Listening to the podcasts of Dan Carlin's Hardcore History, Blueprint for Armageddon, my mind flashed the slides projected in my art history classes. The impact of the Industrial Revolution on the logic of war. The push back against Classicism by nascent Modernism with the Impressionists. The clairvoyant anticipation of the absurdities of Modernity via proto-PostModernists such as Alfred Jarry. The significance of the Nation-State and its' ability to raise the stakes of war, making human life as cheap and expendable as ammunition. The depth of disgust in the paintings of George Grosz. The thousand yard stare of Max Beckmann. And especially Dadaism.
Listening to the 19 hours of Carlin's Armageddon -his vivid narrative of World War I- enables us to grasp just what Dadaism is in the depth of its' feeling.

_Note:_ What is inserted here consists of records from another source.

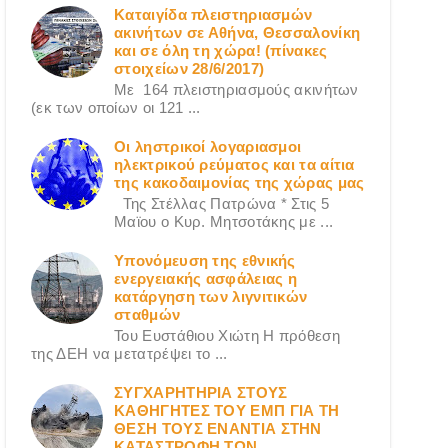
Καταιγίδα πλειστηριασμών
ακινήτων σε Αθήνα, Θεσσαλονίκη
και σε όλη τη χώρα! (πίνακες
στοιχείων 28/6/2017)
Με 164 πλειστηριασμούς ακινήτων
(εκ των οποίων οι 121 ...
Οι ληστρικοί λογαριασμοι
ηλεκτρικού ρεύματος και τα αίτια
της κακοδαιμονίας της χώρας μας
Της Στέλλας Πατρώνα * Στις 5
Μαϊου ο Κυρ. Μητσοτάκης με ...
Υπονόμευση της εθνικής
ενεργειακής ασφάλειας η
κατάργηση των λιγνιτικών
σταθμών
Του Ευστάθιου Χιώτη Η πρόθεση
της ΔΕΗ να μετατρέψει το ...
ΣΥΓΧΑΡΗΤΗΡΙΑ ΣΤΟΥΣ
ΚΑΘΗΓΗΤΕΣ ΤΟΥ ΕΜΠ ΓΙΑ ΤΗ
ΘΕΣΗ ΤΟΥΣ ΕΝΑΝΤΙΑ ΣΤΗΝ
ΚΑΤΑΣΤΡΟΦΗ ΤΩΝ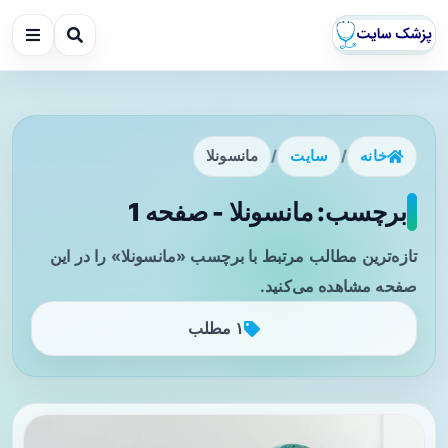
خانه
/
سایت
/
مانسونلا
برچسب: مانسونلا - صفحه 1
تازه‌ترین مطالب مرتبط با برچسب «مانسونلا» را در این
صفحه مشاهده می‌کنید.
۱ مطلب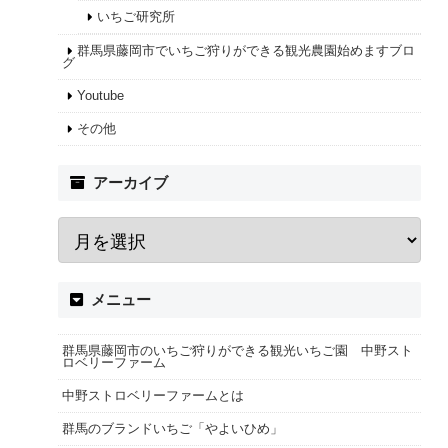
いちご研究所
群馬県藤岡市でいちご狩りができる観光農園始めますブロ
グ
Youtube
その他
アーカイブ
メニュー
群馬県藤岡市のいちご狩りができる観光いちご園 中野スト
ロベリーファーム
中野ストロベリーファームとは
群馬のブランドいちご「やよいひめ」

Carlin described WWI as a historical estuary, where the opening act spotlit a French calvary whose uniforms and deportment was an accurate picture of Napoleonic era a century earlier. The final grisly scene is dressed in grays of miner's uniforms, chromatic clouds of toxic gases and lurid macabre horror that I can only pathetically fail to suggest here. One needs at least 19 hours to merely approximate what carnage might have meant in that particular historical moment. If the frightfulness of war is its' only restraint, then the expansion of scale enabled by modernity -and this is what Carlin's 19 hours will render vivid for you- will find it's tentative conclusion in the 20th century's formulation of MAD. MAD, mutually assured destruction has been characterized as a plateau of madness that has kept us safe in the past century, an abstraction kept so that we might remain sane.

I like to capsulize the definition of Modernism and PostModernism by saying that 1) they were born Janus faced as one with the sunset of Classicism, 2) to be Modern is to reconcile the things one makes with the life one lives, 3) that Modernism tried to touch G-d via material means, 4) and PosModernism pointed to everyday life via conceptual means. This is all too tidy after all. This allows us to think about modernity but not necessarily to FEEL modernity. It doesn't capture the screaming birth of modernity, the dilation of frightful inhumanness and desperate hope. It doesn't render vivid the slam of the acceleration of change. We live a life of faster velocity today but we don't feel the multiplying gravities of acceleration that made WWI and the turn of the 19th to the 20th centuries what it really was.

Take the time to listen to Carlin's six podcasts, and think along with me, about the images that flashed on the screen of our old art history classes.